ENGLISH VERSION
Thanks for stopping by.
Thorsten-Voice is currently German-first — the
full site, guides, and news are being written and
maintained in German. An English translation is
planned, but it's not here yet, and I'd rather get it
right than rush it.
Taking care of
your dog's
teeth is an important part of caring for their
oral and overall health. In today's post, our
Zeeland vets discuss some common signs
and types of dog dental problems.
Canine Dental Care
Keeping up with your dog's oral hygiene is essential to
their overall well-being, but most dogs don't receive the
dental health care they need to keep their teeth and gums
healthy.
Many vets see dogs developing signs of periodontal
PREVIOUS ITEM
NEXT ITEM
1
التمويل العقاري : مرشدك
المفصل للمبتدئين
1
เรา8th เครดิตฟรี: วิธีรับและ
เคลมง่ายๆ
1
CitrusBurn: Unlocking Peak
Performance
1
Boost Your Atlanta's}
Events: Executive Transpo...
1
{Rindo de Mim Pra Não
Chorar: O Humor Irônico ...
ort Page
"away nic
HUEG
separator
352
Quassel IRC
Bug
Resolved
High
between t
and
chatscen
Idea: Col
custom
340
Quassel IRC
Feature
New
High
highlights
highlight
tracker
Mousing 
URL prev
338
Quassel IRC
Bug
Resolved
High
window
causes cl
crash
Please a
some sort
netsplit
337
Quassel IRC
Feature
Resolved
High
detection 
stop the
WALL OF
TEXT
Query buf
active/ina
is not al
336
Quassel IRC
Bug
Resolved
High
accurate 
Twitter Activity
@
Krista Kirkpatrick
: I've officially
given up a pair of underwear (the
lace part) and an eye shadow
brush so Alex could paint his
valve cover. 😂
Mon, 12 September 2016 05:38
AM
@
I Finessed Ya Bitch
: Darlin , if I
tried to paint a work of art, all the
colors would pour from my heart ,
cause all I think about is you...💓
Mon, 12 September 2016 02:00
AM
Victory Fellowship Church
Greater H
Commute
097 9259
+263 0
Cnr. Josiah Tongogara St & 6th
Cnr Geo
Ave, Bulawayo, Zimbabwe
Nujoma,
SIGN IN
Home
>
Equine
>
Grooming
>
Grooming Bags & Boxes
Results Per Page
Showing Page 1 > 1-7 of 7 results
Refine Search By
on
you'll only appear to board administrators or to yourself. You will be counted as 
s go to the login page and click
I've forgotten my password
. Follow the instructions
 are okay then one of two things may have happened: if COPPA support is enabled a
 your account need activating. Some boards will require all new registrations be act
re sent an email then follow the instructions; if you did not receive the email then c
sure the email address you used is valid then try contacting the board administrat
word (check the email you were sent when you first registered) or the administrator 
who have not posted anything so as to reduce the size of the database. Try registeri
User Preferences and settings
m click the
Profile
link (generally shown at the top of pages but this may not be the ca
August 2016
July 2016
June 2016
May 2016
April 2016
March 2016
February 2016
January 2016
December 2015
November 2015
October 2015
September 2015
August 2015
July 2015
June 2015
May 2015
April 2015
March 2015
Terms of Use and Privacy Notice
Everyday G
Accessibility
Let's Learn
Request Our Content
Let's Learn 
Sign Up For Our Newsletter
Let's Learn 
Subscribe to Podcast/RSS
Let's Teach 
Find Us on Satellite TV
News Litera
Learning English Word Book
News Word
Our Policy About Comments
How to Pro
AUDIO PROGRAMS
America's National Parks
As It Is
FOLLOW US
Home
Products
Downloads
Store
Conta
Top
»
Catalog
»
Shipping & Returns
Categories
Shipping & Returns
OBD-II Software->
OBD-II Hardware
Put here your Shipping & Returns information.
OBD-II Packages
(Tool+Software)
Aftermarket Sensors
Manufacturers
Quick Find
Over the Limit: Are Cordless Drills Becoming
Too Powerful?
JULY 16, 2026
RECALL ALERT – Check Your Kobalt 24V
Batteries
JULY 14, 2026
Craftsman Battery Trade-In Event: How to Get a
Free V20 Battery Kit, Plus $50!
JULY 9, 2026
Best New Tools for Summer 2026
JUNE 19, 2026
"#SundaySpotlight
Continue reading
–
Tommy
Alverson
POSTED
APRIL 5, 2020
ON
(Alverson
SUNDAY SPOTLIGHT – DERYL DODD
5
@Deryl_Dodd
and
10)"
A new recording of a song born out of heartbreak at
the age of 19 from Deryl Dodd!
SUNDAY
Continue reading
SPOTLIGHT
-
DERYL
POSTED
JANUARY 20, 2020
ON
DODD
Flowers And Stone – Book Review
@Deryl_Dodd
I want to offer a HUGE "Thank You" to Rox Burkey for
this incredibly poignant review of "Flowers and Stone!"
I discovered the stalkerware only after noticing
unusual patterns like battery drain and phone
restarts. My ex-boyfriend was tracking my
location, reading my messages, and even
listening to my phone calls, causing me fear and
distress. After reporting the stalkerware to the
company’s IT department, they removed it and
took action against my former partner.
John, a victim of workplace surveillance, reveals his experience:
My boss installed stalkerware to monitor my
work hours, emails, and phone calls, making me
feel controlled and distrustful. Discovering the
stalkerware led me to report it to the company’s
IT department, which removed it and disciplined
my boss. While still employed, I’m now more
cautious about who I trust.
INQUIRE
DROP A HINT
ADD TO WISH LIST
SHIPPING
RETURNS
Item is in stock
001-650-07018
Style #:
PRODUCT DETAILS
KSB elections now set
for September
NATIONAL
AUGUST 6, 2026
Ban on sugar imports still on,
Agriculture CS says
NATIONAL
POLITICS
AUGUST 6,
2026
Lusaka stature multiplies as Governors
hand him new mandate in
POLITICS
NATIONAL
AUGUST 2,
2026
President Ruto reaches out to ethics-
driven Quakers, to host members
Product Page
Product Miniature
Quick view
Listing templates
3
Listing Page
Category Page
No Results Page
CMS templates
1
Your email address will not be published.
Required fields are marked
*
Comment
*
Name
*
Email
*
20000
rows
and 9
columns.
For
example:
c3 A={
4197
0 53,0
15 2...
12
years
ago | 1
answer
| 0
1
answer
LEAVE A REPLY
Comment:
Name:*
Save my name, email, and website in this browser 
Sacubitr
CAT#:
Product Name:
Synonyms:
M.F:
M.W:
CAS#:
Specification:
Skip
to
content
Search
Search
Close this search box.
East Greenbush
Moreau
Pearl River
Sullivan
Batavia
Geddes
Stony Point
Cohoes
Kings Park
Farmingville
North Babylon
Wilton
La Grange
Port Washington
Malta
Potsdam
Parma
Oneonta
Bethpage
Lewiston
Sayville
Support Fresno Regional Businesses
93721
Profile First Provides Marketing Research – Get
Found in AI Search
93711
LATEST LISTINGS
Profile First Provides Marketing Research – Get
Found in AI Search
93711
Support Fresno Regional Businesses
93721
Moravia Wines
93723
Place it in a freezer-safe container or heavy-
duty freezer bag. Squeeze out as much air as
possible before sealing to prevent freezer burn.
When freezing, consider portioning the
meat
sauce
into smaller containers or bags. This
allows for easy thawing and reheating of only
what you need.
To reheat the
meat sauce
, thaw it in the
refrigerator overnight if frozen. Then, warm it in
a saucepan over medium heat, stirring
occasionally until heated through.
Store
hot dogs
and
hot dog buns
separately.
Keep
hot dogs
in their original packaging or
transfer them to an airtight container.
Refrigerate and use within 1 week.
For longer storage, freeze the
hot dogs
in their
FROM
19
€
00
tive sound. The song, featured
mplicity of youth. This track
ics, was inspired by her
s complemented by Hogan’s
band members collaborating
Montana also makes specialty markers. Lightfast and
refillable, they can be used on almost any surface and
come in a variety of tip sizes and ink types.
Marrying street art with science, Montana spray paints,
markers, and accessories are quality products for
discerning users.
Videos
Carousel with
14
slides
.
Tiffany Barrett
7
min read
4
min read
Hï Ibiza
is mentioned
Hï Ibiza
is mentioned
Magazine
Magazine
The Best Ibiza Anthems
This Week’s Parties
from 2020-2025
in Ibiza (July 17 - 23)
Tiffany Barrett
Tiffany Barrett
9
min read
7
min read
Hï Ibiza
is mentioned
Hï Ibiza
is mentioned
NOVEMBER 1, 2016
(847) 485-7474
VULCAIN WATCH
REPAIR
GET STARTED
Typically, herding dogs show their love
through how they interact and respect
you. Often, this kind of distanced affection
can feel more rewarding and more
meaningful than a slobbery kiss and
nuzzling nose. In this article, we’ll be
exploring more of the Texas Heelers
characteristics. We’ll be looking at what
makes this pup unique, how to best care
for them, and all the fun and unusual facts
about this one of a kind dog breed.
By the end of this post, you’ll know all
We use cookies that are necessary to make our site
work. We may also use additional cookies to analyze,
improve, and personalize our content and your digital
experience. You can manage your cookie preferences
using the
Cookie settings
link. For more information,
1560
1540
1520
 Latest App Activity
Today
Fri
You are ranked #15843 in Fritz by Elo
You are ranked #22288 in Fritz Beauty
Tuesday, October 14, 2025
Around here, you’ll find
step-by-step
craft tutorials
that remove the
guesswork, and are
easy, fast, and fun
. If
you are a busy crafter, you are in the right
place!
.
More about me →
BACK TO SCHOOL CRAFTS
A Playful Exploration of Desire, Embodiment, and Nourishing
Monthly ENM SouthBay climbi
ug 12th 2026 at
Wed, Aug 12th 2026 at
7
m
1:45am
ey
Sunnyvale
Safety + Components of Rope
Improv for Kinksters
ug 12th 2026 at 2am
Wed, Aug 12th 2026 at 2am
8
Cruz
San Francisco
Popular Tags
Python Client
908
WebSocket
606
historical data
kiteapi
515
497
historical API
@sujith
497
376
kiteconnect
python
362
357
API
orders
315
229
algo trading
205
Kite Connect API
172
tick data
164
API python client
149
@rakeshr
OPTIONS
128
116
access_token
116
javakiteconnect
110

TASK INSTRUCTIONS:
What is needed is a copy of every line above in which "they" appears.

SOLUTION TO THE PROBLEM:
dental health care they need to keep their teeth and gums
company’s IT department, they removed it and
refillable, they can be used on almost any surface and
through how they interact and respect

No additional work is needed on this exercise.